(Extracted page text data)
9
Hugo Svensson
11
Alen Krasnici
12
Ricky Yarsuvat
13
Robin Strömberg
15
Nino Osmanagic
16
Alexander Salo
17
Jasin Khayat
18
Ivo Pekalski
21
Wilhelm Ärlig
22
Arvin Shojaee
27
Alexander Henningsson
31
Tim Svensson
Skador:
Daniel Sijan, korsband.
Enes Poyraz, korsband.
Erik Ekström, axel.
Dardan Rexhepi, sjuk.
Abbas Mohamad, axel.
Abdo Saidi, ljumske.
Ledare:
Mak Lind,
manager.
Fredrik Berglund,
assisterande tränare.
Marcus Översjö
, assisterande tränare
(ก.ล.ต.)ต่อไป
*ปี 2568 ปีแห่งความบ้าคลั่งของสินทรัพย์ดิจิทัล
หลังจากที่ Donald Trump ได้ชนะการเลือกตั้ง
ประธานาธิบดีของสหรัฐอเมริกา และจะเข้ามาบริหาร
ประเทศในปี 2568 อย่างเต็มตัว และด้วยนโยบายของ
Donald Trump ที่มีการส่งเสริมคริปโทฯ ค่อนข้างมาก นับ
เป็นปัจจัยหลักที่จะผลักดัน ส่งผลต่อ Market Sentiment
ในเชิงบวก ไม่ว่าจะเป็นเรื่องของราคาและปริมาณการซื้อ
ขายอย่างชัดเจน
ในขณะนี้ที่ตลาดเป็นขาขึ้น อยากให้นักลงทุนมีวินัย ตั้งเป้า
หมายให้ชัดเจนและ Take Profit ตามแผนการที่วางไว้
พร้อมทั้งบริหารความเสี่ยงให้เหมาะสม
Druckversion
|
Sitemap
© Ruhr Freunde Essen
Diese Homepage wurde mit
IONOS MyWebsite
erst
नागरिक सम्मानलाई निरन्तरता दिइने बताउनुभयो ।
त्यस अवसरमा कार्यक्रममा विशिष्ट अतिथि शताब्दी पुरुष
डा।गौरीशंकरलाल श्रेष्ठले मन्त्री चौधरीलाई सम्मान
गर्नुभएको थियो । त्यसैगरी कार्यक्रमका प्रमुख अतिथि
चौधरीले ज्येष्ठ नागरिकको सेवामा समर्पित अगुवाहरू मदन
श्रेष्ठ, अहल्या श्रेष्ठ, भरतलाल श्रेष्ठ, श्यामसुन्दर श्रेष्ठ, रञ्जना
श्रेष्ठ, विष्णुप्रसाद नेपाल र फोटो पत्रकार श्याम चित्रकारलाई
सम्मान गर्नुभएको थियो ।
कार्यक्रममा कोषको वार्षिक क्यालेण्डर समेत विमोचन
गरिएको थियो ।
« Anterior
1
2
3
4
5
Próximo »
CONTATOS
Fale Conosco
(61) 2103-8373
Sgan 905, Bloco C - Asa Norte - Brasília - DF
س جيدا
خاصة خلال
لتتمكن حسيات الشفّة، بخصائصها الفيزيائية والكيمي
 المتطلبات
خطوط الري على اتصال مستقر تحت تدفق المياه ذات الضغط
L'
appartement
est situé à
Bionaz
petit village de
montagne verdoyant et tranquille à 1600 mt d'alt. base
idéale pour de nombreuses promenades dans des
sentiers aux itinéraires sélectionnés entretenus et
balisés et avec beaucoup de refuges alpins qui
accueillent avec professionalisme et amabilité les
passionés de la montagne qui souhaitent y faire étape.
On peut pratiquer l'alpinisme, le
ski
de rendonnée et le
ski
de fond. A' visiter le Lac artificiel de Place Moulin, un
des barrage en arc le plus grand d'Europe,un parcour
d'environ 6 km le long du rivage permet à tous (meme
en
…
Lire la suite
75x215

■ **AIM OF THE TASK**
Print the line containing "de rendonnée et le", then every line after it through the last line of the records, each exactly as written; nothing else belongs in the answer.

■ **SOLUTION TO THE PROBLEM**
de rendonnée et le
ski
de fond. A' visiter le Lac artificiel de Place Moulin, un
des barrage en arc le plus grand d'Europe,un parcour
d'environ 6 km le long du rivage permet à tous (meme
en
…
Lire la suite
75x215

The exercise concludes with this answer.